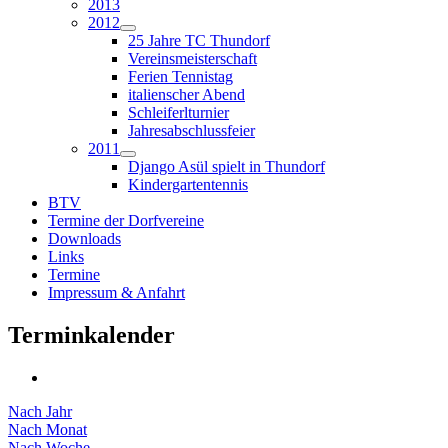
2013
2012
25 Jahre TC Thundorf
Vereinsmeisterschaft
Ferien Tennistag
italienscher Abend
Schleiferlturnier
Jahresabschlussfeier
2011
Django Asül spielt in Thundorf
Kindergartentennis
BTV
Termine der Dorfvereine
Downloads
Links
Termine
Impressum & Anfahrt
Terminkalender
Nach Jahr
Nach Monat
Nach Woche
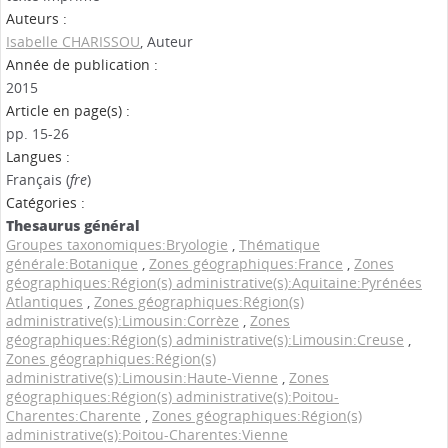
Auteurs :
Isabelle CHARISSOU
, Auteur
Année de publication :
2015
Article en page(s) :
pp. 15-26
Langues :
Français (
fre
)
Catégories :
Thesaurus général
Groupes taxonomiques:Bryologie
,
Thématique
générale:Botanique
,
Zones géographiques:France
,
Zones
géographiques:Région(s) administrative(s):Aquitaine:Pyrénées
Atlantiques
,
Zones géographiques:Région(s)
administrative(s):Limousin:Corrèze
,
Zones
géographiques:Région(s) administrative(s):Limousin:Creuse
,
Zones géographiques:Région(s)
administrative(s):Limousin:Haute-Vienne
,
Zones
géographiques:Région(s) administrative(s):Poitou-
Charentes:Charente
,
Zones géographiques:Région(s)
administrative(s):Poitou-Charentes:Vienne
# # # # # # #
• _Exercise details_: Aside from its pictures, the listing must be given again in full, exactly as it appears.

• _Task output_:
2013
2012
25 Jahre TC Thundorf
Vereinsmeisterschaft
Ferien Tennistag
italienscher Abend
Schleiferlturnier
Jahresabschlussfeier
2011
Django Asül spielt in Thundorf
Kindergartentennis
BTV
Termine der Dorfvereine
Downloads
Links
Termine
Impressum & Anfahrt
Terminkalender
Nach Jahr
Nach Monat
Nach Woche
Auteurs :
Isabelle CHARISSOU
, Auteur
Année de publication :
2015
Article en page(s) :
pp. 15-26
Langues :
Français (
fre
)
Catégories :
Thesaurus général
Groupes taxonomiques:Bryologie
,
Thématique
générale:Botanique
,
Zones géographiques:France
,
Zones
géographiques:Région(s) administrative(s):Aquitaine:Pyrénées
Atlantiques
,
Zones géographiques:Région(s)
administrative(s):Limousin:Corrèze
,
Zones
géographiques:Région(s) administrative(s):Limousin:Creuse
,
Zones géographiques:Région(s)
administrative(s):Limousin:Haute-Vienne
,
Zones
géographiques:Région(s) administrative(s):Poitou-
Charentes:Charente
,
Zones géographiques:Région(s)
administrative(s):Poitou-Charentes:Vienne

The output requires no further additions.